While the Coastal Motor Boat (CMB) has long been credited to three Royal Navy officers during the First World War, new research based on previously unseen family records shows that shipbuilder John I. Thornycroft played the decisive role. Drawing on his pioneering pre-war work in motorboat racing, Thornycroft laid the technical foundations that made the revolutionary CMB possible.
The authors explore the boat’s intended mission – an attack on the German High Seas Fleet – and explain why it was never carried out. Although early views branded the CMB a disappointment, that perception changed dramatically after the 1919 Kronstadt raid, when CMBs achieved spectacular success against the Bolshevik fleet. For the first time, this account incorporates contemporary Soviet sources that shed new light on these dramatic events.

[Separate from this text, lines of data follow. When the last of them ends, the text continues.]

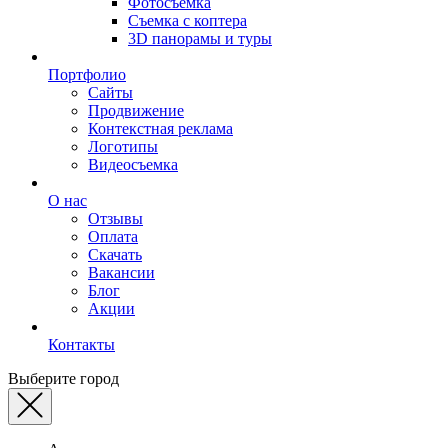
Фотосъемка
Съемка с коптера
3D панорамы и туры
Портфолио
Сайты
Продвижение
Контекстная реклама
Логотипы
Видеосъемка
О нас
Отзывы
Оплата
Скачать
Вакансии
Блог
Акции
Контакты
Выберите город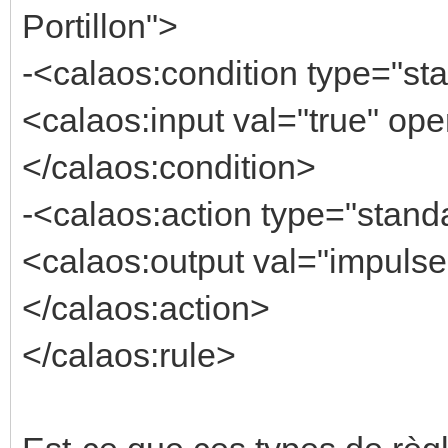
Portillon">
-<calaos:condition type="sta
<calaos:input val="true" ope
</calaos:condition>
-<calaos:action type="stand
<calaos:output val="impulse
</calaos:action>
</calaos:rule>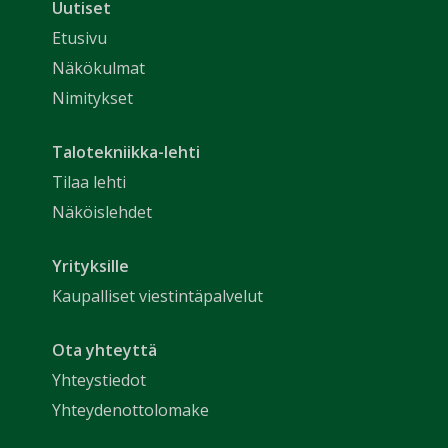
Uutiset
Etusivu
Näkökulmat
Nimitykset
Talotekniikka-lehti
Tilaa lehti
Näköislehdet
Yrityksille
Kaupalliset viestintäpalvelut
Ota yhteyttä
Yhteystiedot
Yhteydenottolomake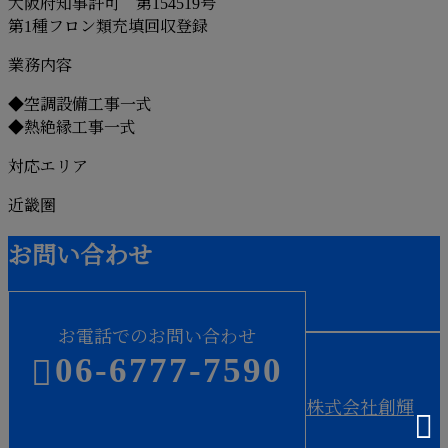
大阪府知事許可 第154519号
第1種フロン類充填回収登録
業務内容
◆空調設備工事一式
◆熱絶縁工事一式
対応エリア
近畿圏
お問い合わせ
お電話でのお問い合わせ
06-6777-7590
株式会社創輝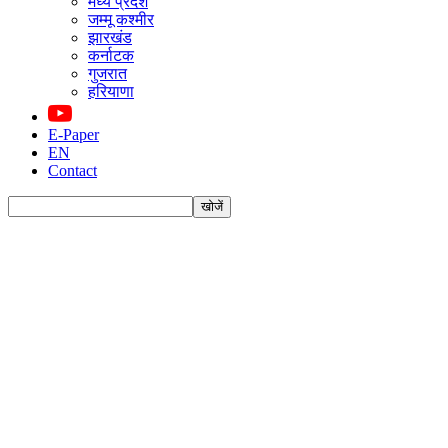
मध्य प्रदेश
जम्मू कश्मीर
झारखंड
कर्नाटक
गुजरात
हरियाणा
E-Paper
EN
Contact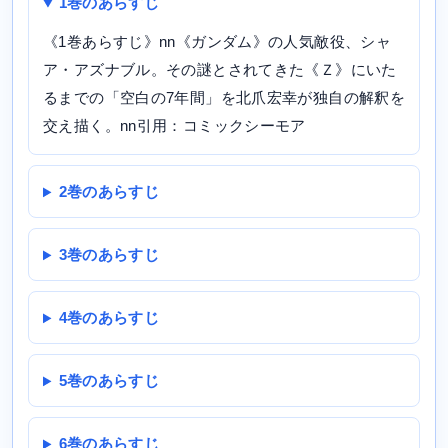
1巻のあらすじ
《1巻あらすじ》nn《ガンダム》の人気敵役、シャ
ア・アズナブル。その謎とされてきた《Ｚ》にいた
るまでの「空白の7年間」を北爪宏幸が独自の解釈を
交え描く。nn引用：コミックシーモア
2巻のあらすじ
3巻のあらすじ
4巻のあらすじ
5巻のあらすじ
6巻のあらすじ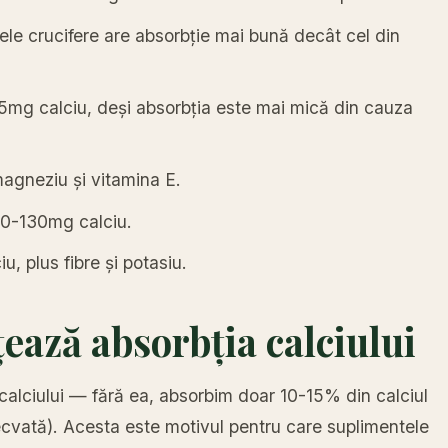
ele crucifere are absorbție mai bună decât cel din
mg calciu, deși absorbția este mai mică din cauza
agneziu și vitamina E.
80-130mg calciu.
, plus fibre și potasiu.
țează absorbția calciului
calciului — fără ea, absorbim doar 10-15% din calciul
cvată). Acesta este motivul pentru care suplimentele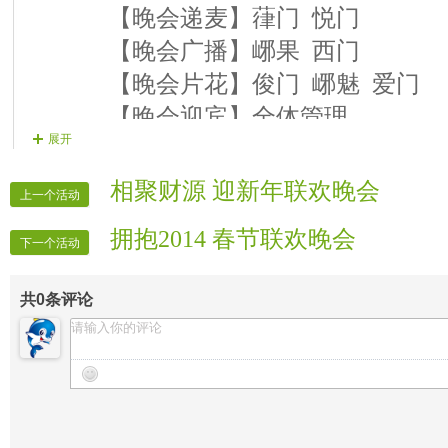
【晚会递麦】葎门 悦门
【晚会广播】峫果 西门
【晚会片花】俊门 峫魅 爱门
【晚会迎宾】全体管理
展开
相聚财源 迎新年联欢晚会
上一个活动
拥抱2014 春节联欢晚会
下一个活动
共
0
条评论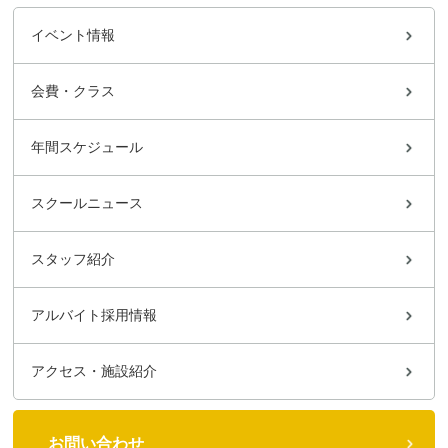
イベント情報
会費・クラス
年間スケジュール
スクールニュース
スタッフ紹介
アルバイト採用情報
アクセス・施設紹介
お問い合わせ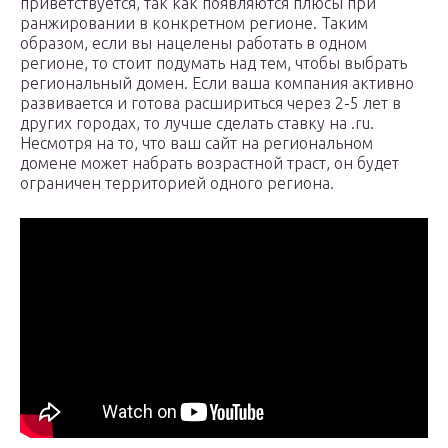
приветствуется, так как появляются плюсы при
ранжировании в конкретном регионе. Таким
образом, если вы нацелены работать в одном
регионе, то стоит подумать над тем, чтобы выбрать
региональный домен. Если ваша компания активно
развивается и готова расшириться через 2-5 лет в
других городах, то лучше сделать ставку на .ru.
Несмотря на то, что ваш сайт на региональном
домене может набрать возрастной траст, он будет
ограничен территорией одного региона.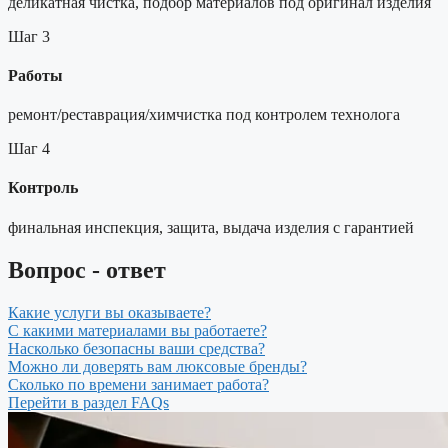
деликатная чистка, подбор материалов под оригинал изделия
Шаг 3
Работы
ремонт/реставрация/химчистка под контролем технолога
Шаг 4
Контроль
финальная инспекция, защита, выдача изделия с гарантией
Вопрос - ответ
Какие услуги вы оказываете?
С какими материалами вы работаете?
Насколько безопасны ваши средства?
Можно ли доверять вам люксовые бренды?
Сколько по времени занимает работа?
Перейти в раздел FAQs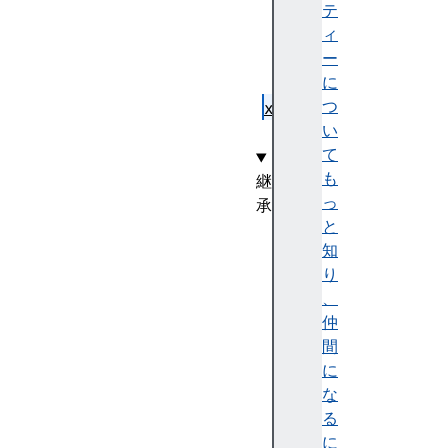
i
テ
d
ィ
t
ー
h
に
つ
x
い
y
て
も
継
っ
承
と
S
知
V
り
G
、
G
仲
e
間
o
に
m
な
e
る
t
に
r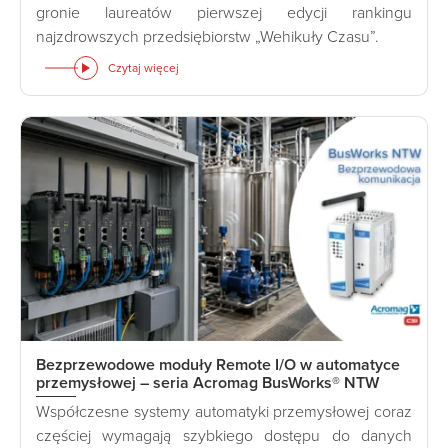
gronie laureatów pierwszej edycji rankingu
najzdrowszych przedsiębiorstw „Wehikuły Czasu”.
Czytaj więcej
Bezprzewodowe moduły Remote I/O w automatyce
przemysłowej – seria Acromag BusWorks® NTW
Współczesne systemy automatyki przemysłowej coraz
częściej wymagają szybkiego dostępu do danych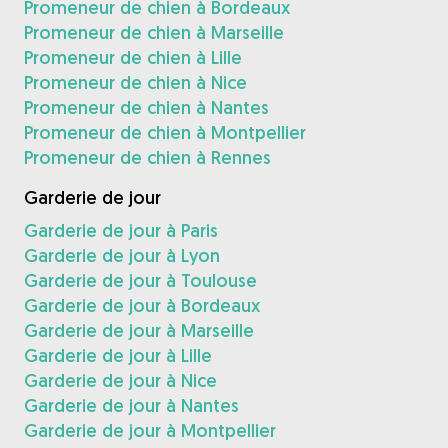
Promeneur de chien à Bordeaux
Promeneur de chien à Marseille
Promeneur de chien à Lille
Promeneur de chien à Nice
Promeneur de chien à Nantes
Promeneur de chien à Montpellier
Promeneur de chien à Rennes
Garderie de jour
Garderie de jour à Paris
Garderie de jour à Lyon
Garderie de jour à Toulouse
Garderie de jour à Bordeaux
Garderie de jour à Marseille
Garderie de jour à Lille
Garderie de jour à Nice
Garderie de jour à Nantes
Garderie de jour à Montpellier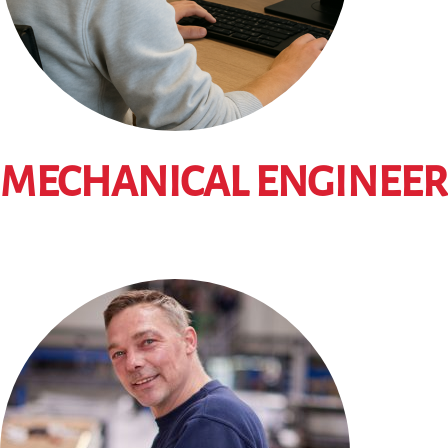
MECHANICAL ENGINEER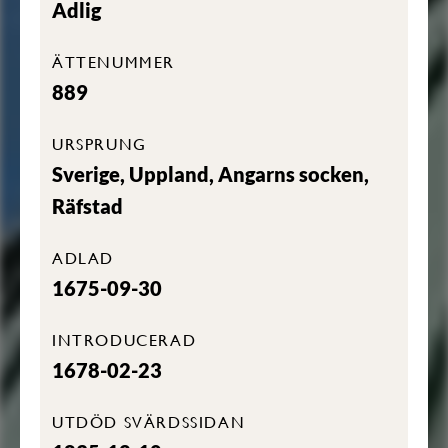
Adlig
ÄTTENUMMER
889
URSPRUNG
Sverige, Uppland, Angarns socken,
Räfstad
ADLAD
1675-09-30
INTRODUCERAD
1678-02-23
UTDÖD SVÄRDSSIDAN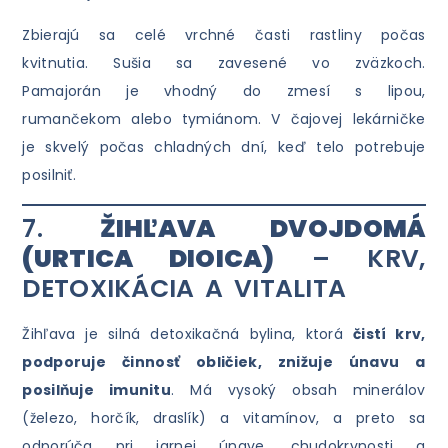
Zbierajú sa celé vrchné časti rastliny počas
kvitnutia. Sušia sa zavesené vo zväzkoch.
Pamajorán je vhodný do zmesí s lipou,
rumančekom alebo tymiánom. V čajovej lekárničke
je skvelý počas chladných dní, keď telo potrebuje
posilniť.
7.
ŽIHĽAVA DVOJDOMÁ
(URTICA DIOICA)
– KRV,
DETOXIKÁCIA A VITALITA
Žihľava je silná detoxikačná bylina, ktorá
čistí krv,
podporuje činnosť obličiek, znižuje únavu a
posilňuje imunitu
. Má vysoký obsah minerálov
(železo, horčík, draslík) a vitamínov, a preto sa
odporúča pri jarnej únave, chudokrvnosti a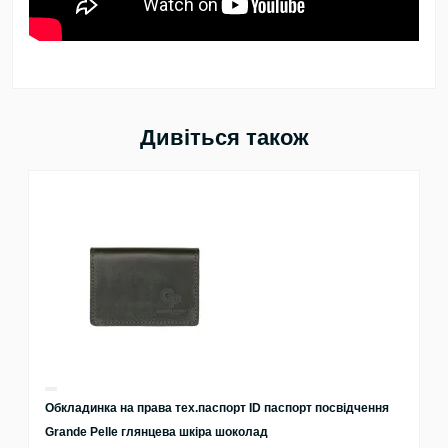
Дивіться також
Обкладинка на права тех.паспорт ID паспорт посвідчення
Grande Pelle глянцева шкіра шоколад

The book also traces the enduring legacy of Thornycroft’s designs, which influenced naval forces worldwide from Finland to China, and examines the Second World War service of later variants. It concludes with insights from the replica CMB.4 project at Portsmouth Naval Base – an extraordinary example of experimental archaeology revealing the practical challenges and achievements of the original builders.
About the Authors
David Griffiths is the project manager of the organisation that built the CMB replica at Portsmouth. His research focuses on early twentieth-century naval design and engineering innovation.
Martin Kelly is a naval researcher whose interests include espionage and amphibious planning in the early twentieth century and the naval career of Erskine Childers, both central to the story of the Coastal Motor Boats.